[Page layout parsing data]

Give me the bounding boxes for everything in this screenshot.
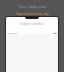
button[interactable]: [8, 33, 18, 34]
staticText: Your daily plan: [18, 4, 47, 9]
button[interactable]: Add: [53, 33, 57, 34]
staticText: Stay on track every day: [16, 12, 49, 16]
staticText: Today's schedule: [6, 22, 58, 26]
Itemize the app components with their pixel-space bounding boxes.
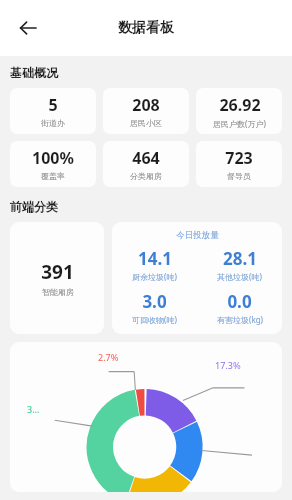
staticText: 14.1 [138,247,172,270]
button[interactable]: 5 [10,88,96,134]
staticText: 5 [48,94,58,116]
staticText: 208 [132,94,160,116]
staticText: 391 [41,259,74,285]
button[interactable]: Back [8,8,48,48]
staticText: 前端分类 [10,199,58,214]
staticText: 居民户数(万户) [213,118,266,129]
button[interactable]: 391 [10,222,104,334]
staticText: 街道办 [41,118,65,128]
staticText: 其他垃圾(吨) [217,271,262,282]
staticText: 可回收物(吨) [132,314,177,325]
button[interactable]: 今日投放量 [112,222,282,334]
button[interactable]: 723 [196,141,282,187]
staticText: 0.0 [227,290,252,313]
staticText: 厨余垃圾(吨) [132,271,177,282]
staticText: 17.3% [215,359,241,371]
staticText: 有害垃圾(kg) [217,314,263,325]
staticText: 基础概况 [10,65,58,80]
staticText: 723 [225,147,253,169]
button[interactable]: 17.3% [10,342,282,492]
staticText: 3... [27,403,40,415]
staticText: 分类厢房 [130,171,162,181]
staticText: 督导员 [227,171,251,181]
staticText: 今日投放量 [176,230,219,241]
staticText: 覆盖率 [41,171,65,181]
staticText: 28.1 [223,247,257,270]
staticText: 3.0 [142,290,167,313]
button[interactable]: 26.92 [196,88,282,134]
staticText: 智能厢房 [42,287,74,297]
staticText: 26.92 [219,94,261,116]
staticText: 居民小区 [130,118,162,128]
button[interactable]: 100% [10,141,96,187]
staticText: 464 [132,147,160,169]
button[interactable]: 208 [103,88,189,134]
staticText: 100% [32,147,74,169]
staticText: 2.7% [98,351,119,363]
staticText: 数据看板 [118,19,174,37]
button[interactable]: 464 [103,141,189,187]
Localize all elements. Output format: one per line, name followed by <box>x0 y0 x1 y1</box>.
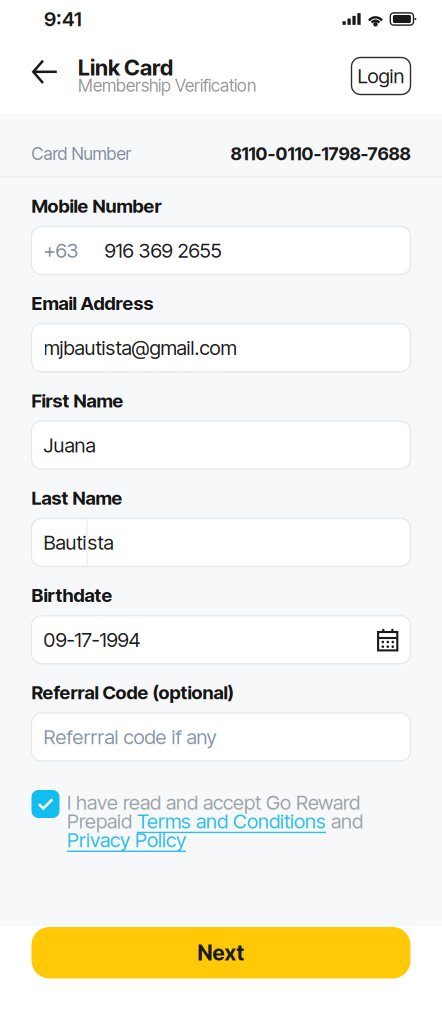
staticText: Terms and Conditions <box>137 809 326 833</box>
button[interactable]: I have read and accept Go Reward <box>32 790 410 849</box>
staticText: +63 <box>44 238 78 263</box>
staticText: Mobile Number <box>32 195 162 217</box>
staticText: sta <box>88 530 114 554</box>
staticText: Privacy Policy <box>67 828 186 852</box>
staticText: Prepaid <box>67 809 137 833</box>
button[interactable]: Next <box>32 927 410 978</box>
staticText: Membership Verification <box>78 75 256 96</box>
staticText: 09-17-1994 <box>44 628 140 652</box>
staticText: Next <box>198 940 244 966</box>
staticText: Referral Code (optional) <box>32 681 234 704</box>
staticText: Bauti <box>44 530 86 554</box>
staticText: Card Number <box>32 143 132 164</box>
staticText: 9:41 <box>44 7 82 31</box>
staticText: Referrral code if any <box>44 725 216 749</box>
staticText: First Name <box>32 389 124 412</box>
staticText: Birthdate <box>32 584 112 606</box>
staticText: I have read and accept Go Reward <box>67 790 360 814</box>
staticText: and <box>326 809 363 833</box>
button[interactable]: Back <box>32 56 65 96</box>
button[interactable]: Login <box>352 58 410 94</box>
staticText: Email Address <box>32 292 154 315</box>
staticText: 8110-0110-1798-7688 <box>230 143 410 164</box>
staticText: Last Name <box>32 487 122 509</box>
staticText: Link Card <box>78 54 173 81</box>
staticText: 916 369 2655 <box>104 238 222 263</box>
staticText: Juana <box>44 433 96 457</box>
staticText: Login <box>358 64 404 88</box>
staticText: mjbautista@gmail.com <box>44 336 236 360</box>
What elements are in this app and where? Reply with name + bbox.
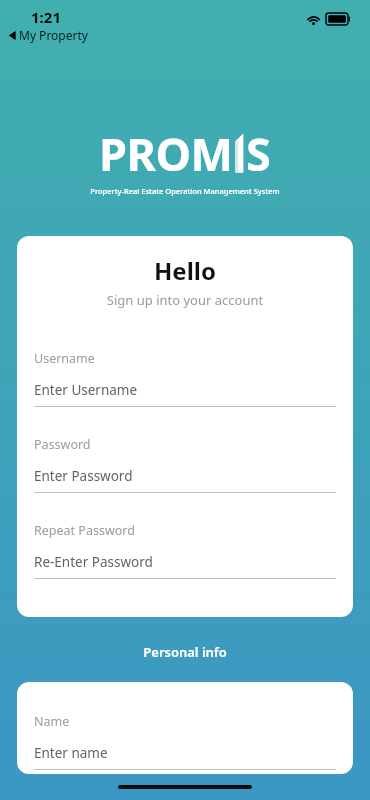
button[interactable]: Re-Enter Password [34,553,336,579]
staticText: Personal info [0,643,370,661]
staticText: Username [34,350,95,367]
staticText: Repeat Password [34,522,135,539]
staticText: Password [34,436,91,453]
button[interactable]: Enter name [34,744,336,770]
button[interactable]: Back to My Property [8,27,88,43]
staticText: S [246,123,271,184]
staticText: PROM [99,123,233,184]
staticText: Sign up into your account [34,291,336,309]
staticText: Name [34,713,70,730]
staticText: 1:21 [31,7,61,27]
button[interactable]: Enter Password [34,467,336,493]
staticText: My Property [19,27,88,43]
staticText: Hello [34,254,336,287]
staticText: Re-Enter Password [34,553,153,571]
staticText: Property-Real Estate Operation Managemen… [90,186,280,196]
button[interactable]: Enter Username [34,381,336,407]
staticText: Enter Username [34,381,138,399]
staticText: Enter name [34,744,108,762]
staticText: Enter Password [34,467,133,485]
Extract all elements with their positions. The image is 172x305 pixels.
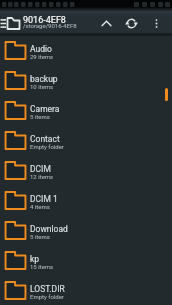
staticText: 15 items	[30, 263, 54, 270]
button[interactable]: Refresh	[119, 11, 144, 36]
staticText: Camera	[30, 104, 60, 114]
button[interactable]: Collapse	[94, 11, 119, 36]
button[interactable]: More options	[144, 11, 169, 36]
button[interactable]: kp	[0, 247, 172, 277]
button[interactable]: Audio	[0, 37, 172, 67]
staticText: Empty folder	[30, 143, 64, 150]
staticText: Download	[30, 224, 68, 234]
staticText: 5 items	[30, 113, 50, 120]
staticText: 4 items	[30, 203, 50, 210]
button[interactable]: Download	[0, 217, 172, 247]
staticText: 12 items	[30, 173, 54, 180]
staticText: Contact	[30, 134, 60, 144]
staticText: kp	[30, 254, 40, 264]
staticText: 29 items	[30, 53, 54, 60]
staticText: 10 items	[30, 83, 54, 90]
button[interactable]: Navigate up	[0, 11, 21, 36]
button[interactable]: DCIM 1	[0, 187, 172, 217]
staticText: /storage/9016-4EF8	[23, 22, 77, 29]
staticText: 5 items	[30, 233, 50, 240]
staticText: Empty folder	[30, 293, 64, 300]
staticText: Audio	[30, 44, 52, 54]
staticText: backup	[30, 74, 58, 84]
staticText: LOST.DIR	[30, 284, 65, 294]
staticText: DCIM 1	[30, 194, 58, 204]
button[interactable]: Camera	[0, 97, 172, 127]
button[interactable]: Contact	[0, 127, 172, 157]
button[interactable]: LOST.DIR	[0, 277, 172, 305]
button[interactable]: DCIM	[0, 157, 172, 187]
staticText: 9016-4EF8	[23, 15, 66, 26]
staticText: DCIM	[30, 164, 51, 174]
button[interactable]: backup	[0, 67, 172, 97]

(TASK REQUIREMENTS): Find the string "Username" in the records, then copy each line where it occurs.

(RESULT BELOW):
staticText: Username [34,350,95,367]
button[interactable]: Enter Username [34,381,336,407]
staticText: Enter Username [34,381,138,399]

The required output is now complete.